Observers say he’s approachable – and “does a great town hall.” He creates a “sense of mission” by painting clear pictures of where Merck is today … and where it needs to go. And he’s sparked the “buy in” the company needs to make his vision happen.
Davis is relatable. But he’s also got one of the most-complete CVs that I’ve seen in my 40 years analyzing big public companies.
He’s run operating units. He’s managed such crucial initiatives as corporate strategy, business development, information technology, manufacturing and research. He even did a stint as Merck’s CFO.
Add all this up and it’s no surprise Davis earned an “A-” CEO grade on Comparably, a platform that ranks corporate cultures and executive compensation. The employee-and-outsider reviews placed him in the top 15% of CEOs at 1,339 companies with more than 10,000 employees. And it placed him second on a list of four “peer” firms.

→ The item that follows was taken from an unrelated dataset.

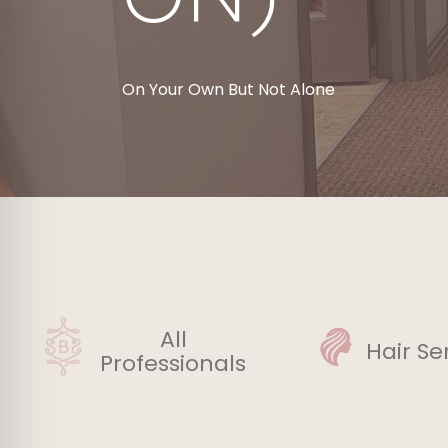
On Your Own But Not Alone
All
Hair Se
Professionals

For Merck – a Big Pharma company that’s careening into a challenging stretch – a CEO like Davis is more than a competitive edge … it’s like a “secret weapon” that can help bring victory.
Three years ago, it spun off its women’s health unit. Now it’s motoring toward a “patent cliff” on its biggest blockbuster drug. But it’s also wheeling and dealing and just won approval for its “Next Blockbuster” therapy.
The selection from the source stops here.